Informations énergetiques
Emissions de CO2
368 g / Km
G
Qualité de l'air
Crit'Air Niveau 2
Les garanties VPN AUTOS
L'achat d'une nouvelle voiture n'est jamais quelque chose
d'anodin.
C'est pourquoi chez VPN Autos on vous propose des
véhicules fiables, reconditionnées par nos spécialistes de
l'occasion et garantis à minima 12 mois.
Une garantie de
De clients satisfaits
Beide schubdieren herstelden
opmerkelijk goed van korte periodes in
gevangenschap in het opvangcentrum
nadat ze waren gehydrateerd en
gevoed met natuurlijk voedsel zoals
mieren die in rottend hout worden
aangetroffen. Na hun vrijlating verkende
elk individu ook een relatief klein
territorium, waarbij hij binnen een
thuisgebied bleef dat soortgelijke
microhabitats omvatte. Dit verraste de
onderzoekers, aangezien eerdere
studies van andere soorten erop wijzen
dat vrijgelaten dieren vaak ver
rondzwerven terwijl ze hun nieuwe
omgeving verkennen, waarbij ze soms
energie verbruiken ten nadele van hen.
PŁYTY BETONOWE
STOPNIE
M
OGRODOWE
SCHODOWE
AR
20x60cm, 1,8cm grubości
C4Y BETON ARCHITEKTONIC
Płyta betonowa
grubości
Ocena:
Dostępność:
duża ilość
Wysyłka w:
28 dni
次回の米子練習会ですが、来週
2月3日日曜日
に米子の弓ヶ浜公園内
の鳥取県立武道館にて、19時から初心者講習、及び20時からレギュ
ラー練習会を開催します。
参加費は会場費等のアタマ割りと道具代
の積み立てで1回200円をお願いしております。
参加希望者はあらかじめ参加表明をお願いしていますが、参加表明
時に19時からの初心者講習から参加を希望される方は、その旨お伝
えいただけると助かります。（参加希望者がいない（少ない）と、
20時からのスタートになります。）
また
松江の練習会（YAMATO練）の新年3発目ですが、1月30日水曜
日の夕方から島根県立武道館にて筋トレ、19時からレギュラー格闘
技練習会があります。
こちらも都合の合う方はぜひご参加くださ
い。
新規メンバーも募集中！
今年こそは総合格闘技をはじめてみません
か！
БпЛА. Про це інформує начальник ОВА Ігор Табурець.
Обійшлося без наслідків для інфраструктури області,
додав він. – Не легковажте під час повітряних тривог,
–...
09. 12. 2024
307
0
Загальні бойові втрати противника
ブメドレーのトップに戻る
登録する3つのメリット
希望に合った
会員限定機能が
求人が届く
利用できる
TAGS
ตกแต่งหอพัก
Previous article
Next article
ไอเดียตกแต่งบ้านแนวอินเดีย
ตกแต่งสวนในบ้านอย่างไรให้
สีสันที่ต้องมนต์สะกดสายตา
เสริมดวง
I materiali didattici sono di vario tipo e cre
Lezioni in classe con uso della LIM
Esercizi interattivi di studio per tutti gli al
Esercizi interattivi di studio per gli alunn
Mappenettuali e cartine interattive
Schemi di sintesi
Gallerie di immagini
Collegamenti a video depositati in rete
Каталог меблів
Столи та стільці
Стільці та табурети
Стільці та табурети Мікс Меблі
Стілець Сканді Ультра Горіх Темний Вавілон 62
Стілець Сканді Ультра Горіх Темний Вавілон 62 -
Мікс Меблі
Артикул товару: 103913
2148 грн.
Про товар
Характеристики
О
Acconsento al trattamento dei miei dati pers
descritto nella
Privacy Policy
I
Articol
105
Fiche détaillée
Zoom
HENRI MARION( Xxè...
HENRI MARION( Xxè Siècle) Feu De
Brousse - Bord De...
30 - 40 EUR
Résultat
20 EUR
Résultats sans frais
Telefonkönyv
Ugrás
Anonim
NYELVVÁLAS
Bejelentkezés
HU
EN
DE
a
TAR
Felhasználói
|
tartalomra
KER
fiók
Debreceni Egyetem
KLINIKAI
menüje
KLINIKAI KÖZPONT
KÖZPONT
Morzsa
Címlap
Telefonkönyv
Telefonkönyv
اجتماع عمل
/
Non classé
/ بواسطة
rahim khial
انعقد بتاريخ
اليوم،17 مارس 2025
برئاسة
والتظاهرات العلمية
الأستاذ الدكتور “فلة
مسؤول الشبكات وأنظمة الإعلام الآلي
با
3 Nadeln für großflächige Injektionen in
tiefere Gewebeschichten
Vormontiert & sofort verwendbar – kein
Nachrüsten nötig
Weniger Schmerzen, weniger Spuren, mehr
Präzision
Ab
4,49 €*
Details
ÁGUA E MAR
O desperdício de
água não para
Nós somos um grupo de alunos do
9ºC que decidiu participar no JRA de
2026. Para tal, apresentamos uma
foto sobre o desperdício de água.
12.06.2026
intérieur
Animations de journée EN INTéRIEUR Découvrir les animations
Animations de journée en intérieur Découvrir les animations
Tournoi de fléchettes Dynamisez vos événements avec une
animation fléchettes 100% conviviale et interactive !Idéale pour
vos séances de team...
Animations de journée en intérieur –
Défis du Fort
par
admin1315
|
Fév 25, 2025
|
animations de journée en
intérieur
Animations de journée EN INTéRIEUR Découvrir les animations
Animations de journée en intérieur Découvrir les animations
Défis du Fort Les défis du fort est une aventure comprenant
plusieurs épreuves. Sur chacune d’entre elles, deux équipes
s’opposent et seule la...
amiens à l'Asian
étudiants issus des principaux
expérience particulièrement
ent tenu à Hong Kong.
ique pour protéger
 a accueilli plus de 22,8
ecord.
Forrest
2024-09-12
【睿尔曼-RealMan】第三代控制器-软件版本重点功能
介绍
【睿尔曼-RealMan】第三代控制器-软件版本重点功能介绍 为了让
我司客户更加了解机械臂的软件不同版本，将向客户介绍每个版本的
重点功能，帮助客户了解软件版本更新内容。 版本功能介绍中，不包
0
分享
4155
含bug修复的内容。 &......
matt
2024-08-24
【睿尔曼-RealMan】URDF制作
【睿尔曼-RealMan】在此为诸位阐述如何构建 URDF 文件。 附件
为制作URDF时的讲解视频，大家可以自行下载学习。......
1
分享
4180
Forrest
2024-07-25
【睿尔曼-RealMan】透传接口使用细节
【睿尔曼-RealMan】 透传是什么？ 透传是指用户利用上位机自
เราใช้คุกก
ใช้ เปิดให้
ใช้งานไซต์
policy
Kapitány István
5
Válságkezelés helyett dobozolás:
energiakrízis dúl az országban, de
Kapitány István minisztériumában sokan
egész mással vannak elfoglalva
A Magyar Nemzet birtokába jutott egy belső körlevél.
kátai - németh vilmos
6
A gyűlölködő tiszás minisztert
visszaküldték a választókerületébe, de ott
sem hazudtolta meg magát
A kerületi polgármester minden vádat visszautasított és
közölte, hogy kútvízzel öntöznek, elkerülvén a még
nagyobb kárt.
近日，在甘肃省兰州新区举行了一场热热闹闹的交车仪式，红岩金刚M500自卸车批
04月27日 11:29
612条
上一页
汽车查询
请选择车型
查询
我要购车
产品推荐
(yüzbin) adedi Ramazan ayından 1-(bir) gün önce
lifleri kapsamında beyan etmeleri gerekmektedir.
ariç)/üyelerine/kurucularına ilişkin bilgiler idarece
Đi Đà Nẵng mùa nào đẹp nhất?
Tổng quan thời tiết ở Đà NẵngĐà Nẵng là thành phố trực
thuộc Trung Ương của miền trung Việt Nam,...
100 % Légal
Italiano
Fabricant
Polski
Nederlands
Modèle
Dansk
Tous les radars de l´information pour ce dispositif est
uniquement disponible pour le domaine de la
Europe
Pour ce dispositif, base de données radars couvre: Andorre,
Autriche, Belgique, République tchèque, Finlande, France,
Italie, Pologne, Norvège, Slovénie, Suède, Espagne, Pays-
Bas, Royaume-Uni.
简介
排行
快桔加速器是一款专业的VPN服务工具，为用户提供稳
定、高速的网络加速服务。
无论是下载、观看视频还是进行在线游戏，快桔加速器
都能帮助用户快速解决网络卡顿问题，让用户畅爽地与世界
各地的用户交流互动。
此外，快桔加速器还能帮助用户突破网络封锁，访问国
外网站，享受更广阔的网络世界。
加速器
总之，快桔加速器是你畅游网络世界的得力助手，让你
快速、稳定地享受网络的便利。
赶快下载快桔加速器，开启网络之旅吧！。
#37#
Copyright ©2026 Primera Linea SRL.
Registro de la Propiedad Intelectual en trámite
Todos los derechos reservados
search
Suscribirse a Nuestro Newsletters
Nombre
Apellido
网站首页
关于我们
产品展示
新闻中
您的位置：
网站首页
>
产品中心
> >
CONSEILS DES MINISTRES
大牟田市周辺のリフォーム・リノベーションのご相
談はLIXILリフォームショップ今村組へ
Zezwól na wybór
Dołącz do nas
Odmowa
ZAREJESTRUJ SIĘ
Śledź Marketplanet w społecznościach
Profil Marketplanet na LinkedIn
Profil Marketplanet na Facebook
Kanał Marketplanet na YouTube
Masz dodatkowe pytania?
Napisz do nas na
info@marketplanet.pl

◆ ◆ ◆ ◆ ◆ ◆ ◆

= Task objective =
Every line in the data that holds "Ультра" should be copied out.

= Task response =
Стілець Сканді Ультра Горіх Темний Вавілон 62
Стілець Сканді Ультра Горіх Темний Вавілон 62 -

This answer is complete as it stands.